What Is A Woman? What Is A Man?
Before our generation of writers, teachers and therapists, the differences between boys and girls, men and women were all subsumed under the term “sex.”
They were considered immutable gifts of Mother Nature to all humans that would further differentiate females and males as they matured. Any deviance from the prescribed path was proscribed and considered a problem in development.
We did not just name gender for idle or academic reasons. We needed a paradigm that was more amenable to important questions. We wanted to investigate whether gender was different from sex; we wanted to find out if certain aspects of one or the other were learned rather than given; we wanted to know if gender and sex were written in stone or in the shifting sands of culture.
We were richly rewarded, as the psychology of the past 50 years has been enormously deepened and extended by this research. At present, theorists and researchers have been able to view and treat gender as a social construct and sex as biologically based.
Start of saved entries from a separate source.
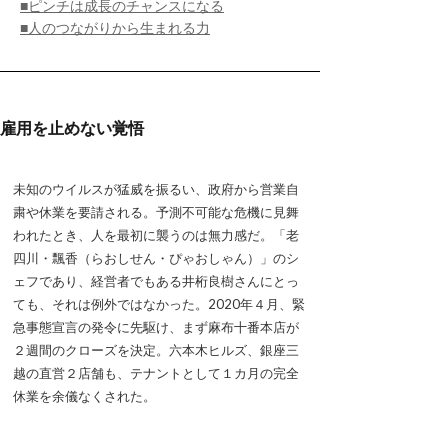
■ピンチは成長のチャンスになる
■人のつながりから生まれる力
雇用を止めない覚悟
未知のウイルスが猛威を振るい、政府から営業自
粛や休業を要請される。予測不可能な危機に見舞
われたとき、人を最初に襲うのは無力感だ。「老
四川・飄香（らおしせん・ぴゃおしゃん）」のシ
ェフであり、経営者でもある井桁良樹さんにとっ
ても、それは例外ではなかった。2020年４月、緊
急事態宣言の発令に先駆け、まず麻布十番本店が
２週間のクローズを決定。六本木ヒルズ、銀座三
越の直営２店舗も、テナントとして１カ月の完全
休業を余儀なくされた。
Sex is coded into the DNA of every cell of every human and a discussion of the anomalies, such as intersex, is beyond the scope of this article, so I leave it to others. Unlike sex, gender is largely learned, while its specifics have been shown to differ in different cultures and at different times.
What used to be called trans-sexual has morphed into transgender and, in my mind, this again obscures the differences, as well as effects on each other, from further questions and research. This linguistic conflation is not accidental, but part of a cultural change that has no basis in scientific research, but instead in personal and political values. In fact, this cultural shift is largely refuted by today’s scientific research.